Following the recommendation, the Council approved more specific guidance and an interagency committee developed and Bonneville issued an RFP regarding publication of an electronic newsletter covering development and implementation of fish and wildlife policy in the Columbia Basin. A final contract for the publication was awarded in April 1998. Approximately $90,000 reserved in the Fiscal Year 1998 budget was dedicated to the publication. Those funds will support the project until April of Fiscal Year 1999.

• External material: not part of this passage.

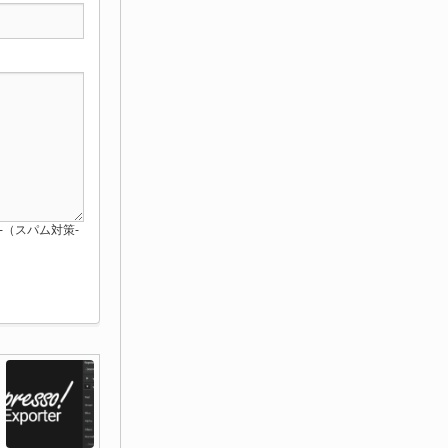
red-（スパム対策-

The contractor was unable to submit a proposal for funding for the remainder of Fiscal Year 1999 because he was not selected until after the deadline for submitting proposals for Fiscal Year 1999 funding was past. The issue for the Council has been whether to recommend additional funding for the project for the remainder of Fiscal Year 1999 (The contractor is expected to submit a proposal for ongoing support in the Fiscal Year 2000 solicitation process). It will require approximately $50,000 to continue the project through Fiscal Year 1999. Because no proposal was submitted due to the timing of the RFP process, CBFWA did not include this funding in its proposed budget. Comments about the Bulletin have been favorable, and objections to providing the additional funding have not surfaced. Both CBFWA and Bonneville commented positively about the value of the Bulletin, and CBFWA made room for this funding in the revised budget estimates it provided.

Council recommendation: The Council recommends that Bonneville provide the needed additional funding.

18. Reform of the project review process

Council recommendation: The Council and its staff have been engaged for some time in discussions about ways to improve the project review and selection process. Some of these ideas are described briefly below, focused especially on how the ISRP report overlapped or provided a context for reform efforts already under consideration.

These issues are not directly relevant to the Fiscal Year 1999 funding recommendation. Moreover, the Council has already indicated to the staff that these are issues to focus on. The point of the discussion here is to provide further guidance on these points and to describe future aspirations, rather than to state a specific Council funding recommendation.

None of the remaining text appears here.